• Exercise directions:
State only how many lines of the records contain the string "Berliner".
* * * * * * * * *
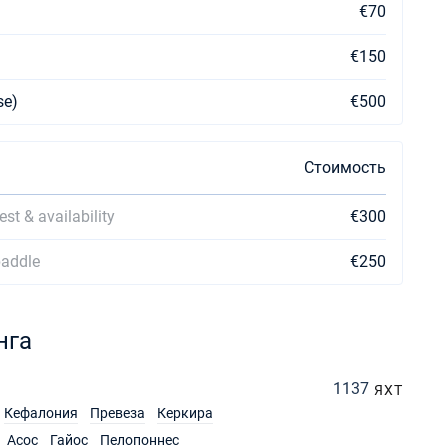
€70
€150
se)
€500
Стоимость
st & availability
€300
paddle
€250
нга
1137
ЯХТ
Кефалония
Превеза
Керкира
Асос
Гайос
Пелопоннес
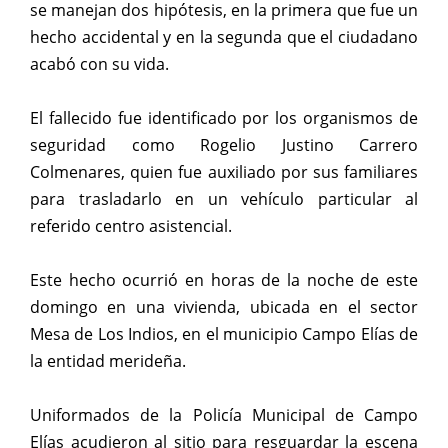
se manejan dos hipótesis, en la primera que fue un
hecho accidental y en la segunda que el ciudadano
acabó con su vida.
El fallecido fue identificado por los organismos de
seguridad como Rogelio Justino Carrero
Colmenares, quien fue auxiliado por sus familiares
para trasladarlo en un vehículo particular al
referido centro asistencial.
Este hecho ocurrió en horas de la noche de este
domingo en una vivienda, ubicada en el sector
Mesa de Los Indios, en el municipio Campo Elías de
la entidad merideña.
Uniformados de la Policía Municipal de Campo
Elías acudieron al sitio para resguardar la escena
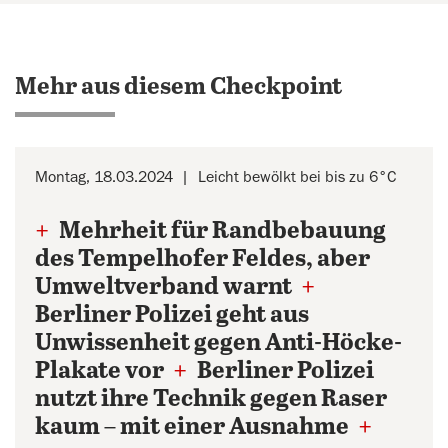
Mehr aus diesem Checkpoint
Montag, 18.03.2024
Leicht bewölkt bei bis zu 6°C
+
Mehrheit für Randbebauung
des Tempelhofer Feldes, aber
Umweltverband warnt
+
Berliner Polizei geht aus
Unwissenheit gegen Anti-Höcke-
Plakate vor
+
Berliner Polizei
nutzt ihre Technik gegen Raser
kaum – mit einer Ausnahme
+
* * * * * * * * *
• Exercise solution:
2